*Problem to solve*:
Pictures stay out of the copy. Retype exactly the lines below from the one with "ローラルのローズにジャスミンが堂々と展開する。【ユニセックス／シ" through the one with "Termin online buchen".

[[ Data for analysis, beginning ]]

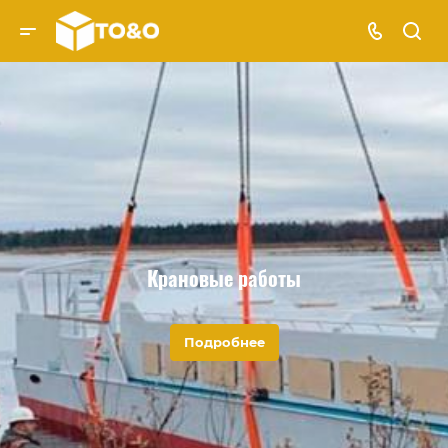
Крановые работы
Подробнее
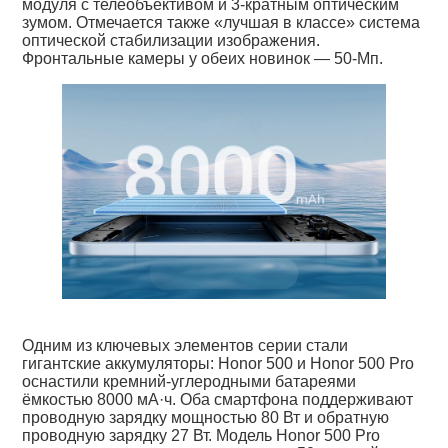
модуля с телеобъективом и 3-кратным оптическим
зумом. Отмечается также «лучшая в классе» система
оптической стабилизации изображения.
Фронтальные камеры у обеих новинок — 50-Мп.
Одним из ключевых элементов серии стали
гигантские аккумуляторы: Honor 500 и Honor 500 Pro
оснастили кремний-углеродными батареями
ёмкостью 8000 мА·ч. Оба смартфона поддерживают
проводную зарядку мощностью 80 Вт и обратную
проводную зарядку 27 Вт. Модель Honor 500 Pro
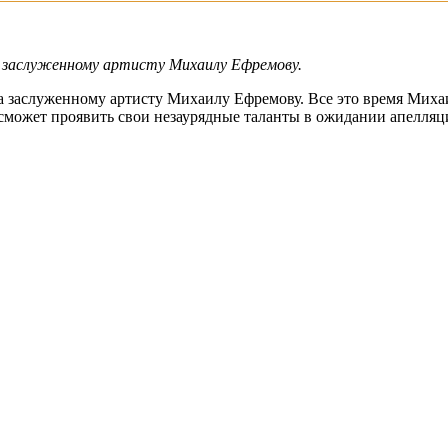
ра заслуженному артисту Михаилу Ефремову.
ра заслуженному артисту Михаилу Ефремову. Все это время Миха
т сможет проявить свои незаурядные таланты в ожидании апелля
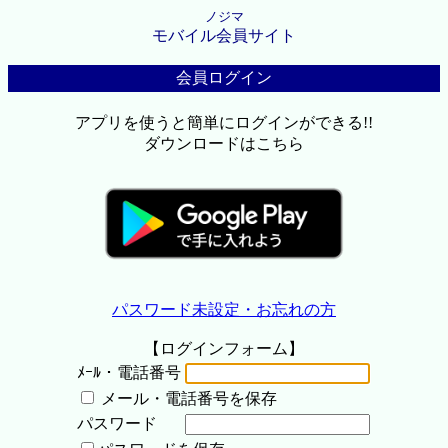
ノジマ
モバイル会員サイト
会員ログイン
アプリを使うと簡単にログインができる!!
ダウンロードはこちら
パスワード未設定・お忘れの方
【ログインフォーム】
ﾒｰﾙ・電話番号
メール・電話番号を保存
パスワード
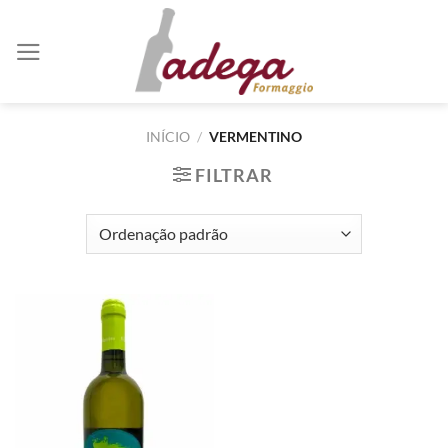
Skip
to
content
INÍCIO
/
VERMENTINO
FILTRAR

[[ Data for analysis, end ]]
[[ Data for analysis, beginning ]]

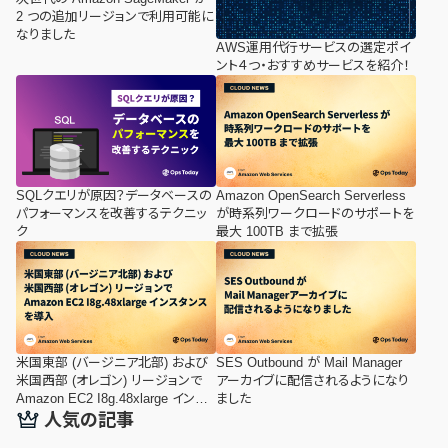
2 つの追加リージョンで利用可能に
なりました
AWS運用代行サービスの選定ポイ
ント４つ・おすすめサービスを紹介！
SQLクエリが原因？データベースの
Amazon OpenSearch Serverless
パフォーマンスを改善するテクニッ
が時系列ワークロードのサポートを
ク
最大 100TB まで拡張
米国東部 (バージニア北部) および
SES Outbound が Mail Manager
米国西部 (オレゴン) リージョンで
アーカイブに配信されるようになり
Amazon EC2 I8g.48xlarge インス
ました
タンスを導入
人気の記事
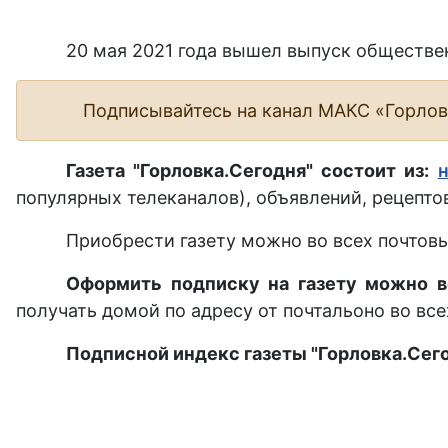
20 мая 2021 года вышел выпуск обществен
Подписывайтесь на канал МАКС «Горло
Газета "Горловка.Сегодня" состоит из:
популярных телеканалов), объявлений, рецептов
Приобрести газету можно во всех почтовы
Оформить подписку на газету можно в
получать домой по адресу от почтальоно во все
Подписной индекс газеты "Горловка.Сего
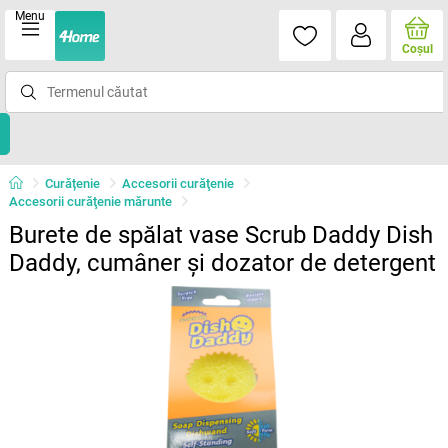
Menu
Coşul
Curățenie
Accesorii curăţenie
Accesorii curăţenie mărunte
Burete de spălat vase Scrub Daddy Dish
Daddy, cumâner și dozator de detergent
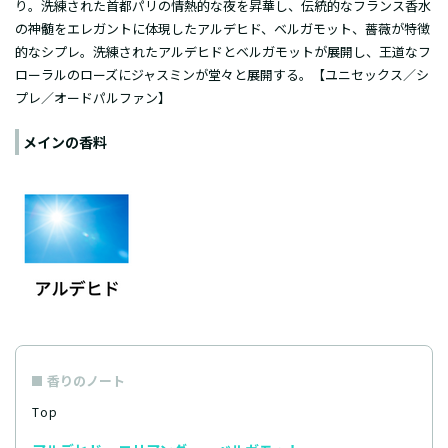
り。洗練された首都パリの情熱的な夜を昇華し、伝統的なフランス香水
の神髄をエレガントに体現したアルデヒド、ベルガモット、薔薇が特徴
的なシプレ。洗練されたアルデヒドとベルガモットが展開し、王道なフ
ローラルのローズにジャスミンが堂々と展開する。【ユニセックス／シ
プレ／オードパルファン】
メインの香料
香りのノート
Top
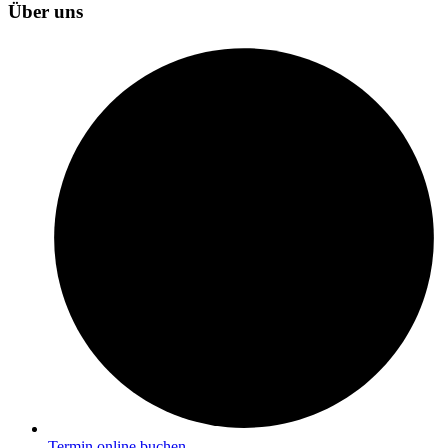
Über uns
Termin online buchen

[[ Data for analysis, end ]]
[[ Data for analysis, beginning ]]

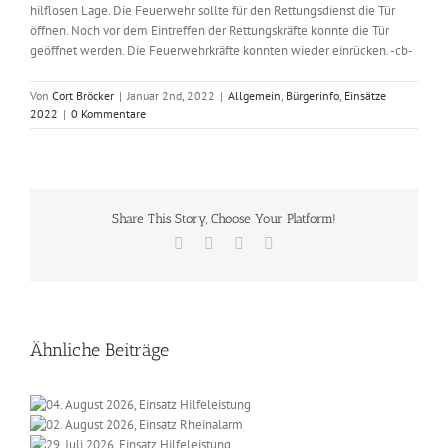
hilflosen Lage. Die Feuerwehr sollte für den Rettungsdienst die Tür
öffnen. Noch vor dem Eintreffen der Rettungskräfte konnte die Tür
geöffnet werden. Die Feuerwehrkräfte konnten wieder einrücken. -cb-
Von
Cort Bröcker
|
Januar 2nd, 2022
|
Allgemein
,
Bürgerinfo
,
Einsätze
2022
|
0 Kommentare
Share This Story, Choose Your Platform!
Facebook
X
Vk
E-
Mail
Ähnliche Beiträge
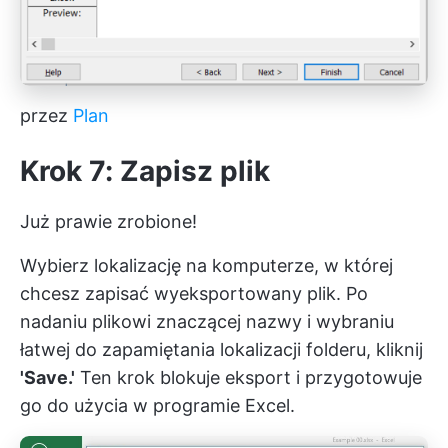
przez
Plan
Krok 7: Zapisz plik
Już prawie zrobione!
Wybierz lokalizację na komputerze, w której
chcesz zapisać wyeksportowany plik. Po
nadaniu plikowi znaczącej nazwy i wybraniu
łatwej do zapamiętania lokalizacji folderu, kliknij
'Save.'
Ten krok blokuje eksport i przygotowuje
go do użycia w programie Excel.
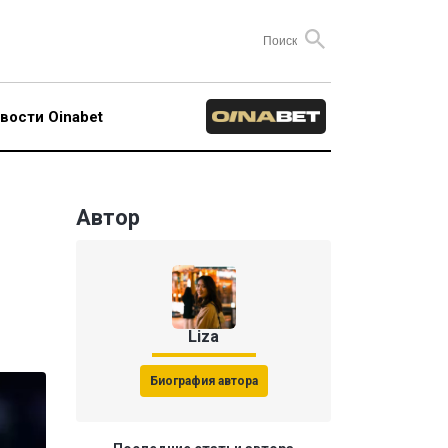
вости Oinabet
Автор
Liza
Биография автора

[[ Data for analysis, end ]]

*Finished task*:
ローラルのローズにジャスミンが堂々と展開する。【ユニセックス／シ
プレ／オードパルファン】
メインの香料
香りのノート
Top
Über uns
Termin online buchen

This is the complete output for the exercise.